__The task__. Report all lines in the records that hold the string "have".

- Opening Delimiter -

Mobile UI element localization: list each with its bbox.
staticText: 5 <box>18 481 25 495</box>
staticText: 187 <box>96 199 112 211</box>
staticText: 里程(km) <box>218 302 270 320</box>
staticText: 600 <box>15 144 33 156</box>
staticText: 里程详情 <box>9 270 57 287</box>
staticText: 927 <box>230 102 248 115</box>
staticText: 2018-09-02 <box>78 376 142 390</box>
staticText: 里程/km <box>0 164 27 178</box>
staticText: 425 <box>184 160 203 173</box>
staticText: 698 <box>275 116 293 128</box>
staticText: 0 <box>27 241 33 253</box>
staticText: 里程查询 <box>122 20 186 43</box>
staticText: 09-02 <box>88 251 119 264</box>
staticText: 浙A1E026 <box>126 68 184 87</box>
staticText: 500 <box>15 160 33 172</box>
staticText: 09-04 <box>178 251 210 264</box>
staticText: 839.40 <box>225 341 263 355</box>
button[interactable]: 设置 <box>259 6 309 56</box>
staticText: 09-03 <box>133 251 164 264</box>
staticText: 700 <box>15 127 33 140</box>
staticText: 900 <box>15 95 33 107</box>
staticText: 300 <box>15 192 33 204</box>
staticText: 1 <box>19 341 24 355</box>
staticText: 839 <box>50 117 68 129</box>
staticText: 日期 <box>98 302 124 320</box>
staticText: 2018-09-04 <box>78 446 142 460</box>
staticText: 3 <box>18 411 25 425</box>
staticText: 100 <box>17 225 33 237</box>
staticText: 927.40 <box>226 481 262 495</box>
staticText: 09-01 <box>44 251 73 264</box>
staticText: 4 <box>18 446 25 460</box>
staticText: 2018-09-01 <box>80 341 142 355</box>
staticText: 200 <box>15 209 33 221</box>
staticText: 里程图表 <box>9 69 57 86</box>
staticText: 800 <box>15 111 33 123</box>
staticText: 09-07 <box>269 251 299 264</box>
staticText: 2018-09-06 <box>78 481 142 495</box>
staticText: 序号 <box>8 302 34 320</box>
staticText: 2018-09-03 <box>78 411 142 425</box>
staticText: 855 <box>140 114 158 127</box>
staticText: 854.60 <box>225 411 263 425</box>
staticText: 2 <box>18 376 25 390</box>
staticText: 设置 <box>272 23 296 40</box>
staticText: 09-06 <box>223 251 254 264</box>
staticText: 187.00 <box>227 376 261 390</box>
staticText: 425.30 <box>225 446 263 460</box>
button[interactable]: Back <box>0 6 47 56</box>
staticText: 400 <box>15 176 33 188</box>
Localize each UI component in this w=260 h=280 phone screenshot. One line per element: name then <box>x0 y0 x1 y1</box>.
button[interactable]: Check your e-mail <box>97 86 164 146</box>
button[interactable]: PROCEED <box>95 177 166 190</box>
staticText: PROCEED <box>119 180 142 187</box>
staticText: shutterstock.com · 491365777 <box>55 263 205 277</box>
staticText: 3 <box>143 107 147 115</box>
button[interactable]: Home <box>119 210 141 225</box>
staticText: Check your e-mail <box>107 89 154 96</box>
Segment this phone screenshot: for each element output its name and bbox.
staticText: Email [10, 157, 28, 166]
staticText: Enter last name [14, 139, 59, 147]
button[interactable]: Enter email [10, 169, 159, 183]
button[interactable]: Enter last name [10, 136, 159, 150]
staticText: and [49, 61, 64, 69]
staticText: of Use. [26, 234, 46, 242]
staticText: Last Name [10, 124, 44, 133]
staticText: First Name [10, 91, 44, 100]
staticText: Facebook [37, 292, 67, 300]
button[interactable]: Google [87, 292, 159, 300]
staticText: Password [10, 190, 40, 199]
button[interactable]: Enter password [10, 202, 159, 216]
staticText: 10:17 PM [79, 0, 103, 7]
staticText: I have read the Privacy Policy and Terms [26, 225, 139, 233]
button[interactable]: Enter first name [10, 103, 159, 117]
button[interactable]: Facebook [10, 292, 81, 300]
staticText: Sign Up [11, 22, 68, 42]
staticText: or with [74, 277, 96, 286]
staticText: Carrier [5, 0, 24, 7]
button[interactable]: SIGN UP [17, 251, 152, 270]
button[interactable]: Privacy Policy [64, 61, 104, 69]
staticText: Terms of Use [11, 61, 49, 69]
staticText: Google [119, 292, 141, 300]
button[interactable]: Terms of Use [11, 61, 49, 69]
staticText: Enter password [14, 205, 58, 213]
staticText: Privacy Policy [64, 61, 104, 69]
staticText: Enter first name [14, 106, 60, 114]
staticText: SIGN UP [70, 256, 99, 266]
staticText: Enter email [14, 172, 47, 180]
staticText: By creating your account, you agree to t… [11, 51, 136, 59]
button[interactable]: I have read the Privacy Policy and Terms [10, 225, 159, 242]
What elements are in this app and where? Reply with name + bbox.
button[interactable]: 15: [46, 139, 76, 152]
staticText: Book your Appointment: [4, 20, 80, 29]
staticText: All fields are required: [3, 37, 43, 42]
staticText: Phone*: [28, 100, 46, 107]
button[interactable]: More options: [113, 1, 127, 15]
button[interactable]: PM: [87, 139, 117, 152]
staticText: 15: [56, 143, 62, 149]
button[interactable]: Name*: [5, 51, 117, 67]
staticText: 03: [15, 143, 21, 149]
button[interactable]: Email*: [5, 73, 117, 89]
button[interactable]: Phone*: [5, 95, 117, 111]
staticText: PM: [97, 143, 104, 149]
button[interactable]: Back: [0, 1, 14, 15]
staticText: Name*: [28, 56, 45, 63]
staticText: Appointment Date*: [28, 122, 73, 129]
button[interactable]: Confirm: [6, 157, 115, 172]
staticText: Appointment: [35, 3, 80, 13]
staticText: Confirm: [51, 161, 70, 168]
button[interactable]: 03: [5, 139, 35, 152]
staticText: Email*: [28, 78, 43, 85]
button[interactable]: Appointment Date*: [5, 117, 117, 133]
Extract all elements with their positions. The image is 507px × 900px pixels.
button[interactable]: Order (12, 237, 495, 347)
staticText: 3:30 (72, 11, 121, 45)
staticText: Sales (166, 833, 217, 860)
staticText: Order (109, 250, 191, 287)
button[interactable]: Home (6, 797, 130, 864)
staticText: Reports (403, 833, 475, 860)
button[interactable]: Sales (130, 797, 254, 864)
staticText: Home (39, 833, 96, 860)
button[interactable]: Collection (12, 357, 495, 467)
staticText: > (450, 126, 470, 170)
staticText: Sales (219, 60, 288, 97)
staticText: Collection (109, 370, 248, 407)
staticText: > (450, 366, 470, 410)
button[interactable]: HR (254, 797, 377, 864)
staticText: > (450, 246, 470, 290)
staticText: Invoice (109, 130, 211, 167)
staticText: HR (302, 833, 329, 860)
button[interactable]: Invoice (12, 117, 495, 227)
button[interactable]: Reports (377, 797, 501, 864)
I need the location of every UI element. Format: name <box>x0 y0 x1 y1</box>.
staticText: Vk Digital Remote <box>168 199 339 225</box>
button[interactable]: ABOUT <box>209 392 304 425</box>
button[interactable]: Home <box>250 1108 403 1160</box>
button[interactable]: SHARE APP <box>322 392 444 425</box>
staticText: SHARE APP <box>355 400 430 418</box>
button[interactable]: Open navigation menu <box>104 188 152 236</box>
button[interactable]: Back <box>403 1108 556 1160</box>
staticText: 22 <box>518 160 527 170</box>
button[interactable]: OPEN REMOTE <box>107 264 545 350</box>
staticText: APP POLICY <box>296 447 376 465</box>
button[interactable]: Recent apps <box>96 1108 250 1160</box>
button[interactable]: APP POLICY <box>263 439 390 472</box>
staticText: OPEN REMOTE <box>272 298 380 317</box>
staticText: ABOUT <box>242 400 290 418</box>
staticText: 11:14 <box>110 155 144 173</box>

- Closing Delimiter -

__Task response__.
staticText: I have read the Privacy Policy and Terms [26, 225, 139, 233]
button[interactable]: I have read the Privacy Policy and Terms [10, 225, 159, 242]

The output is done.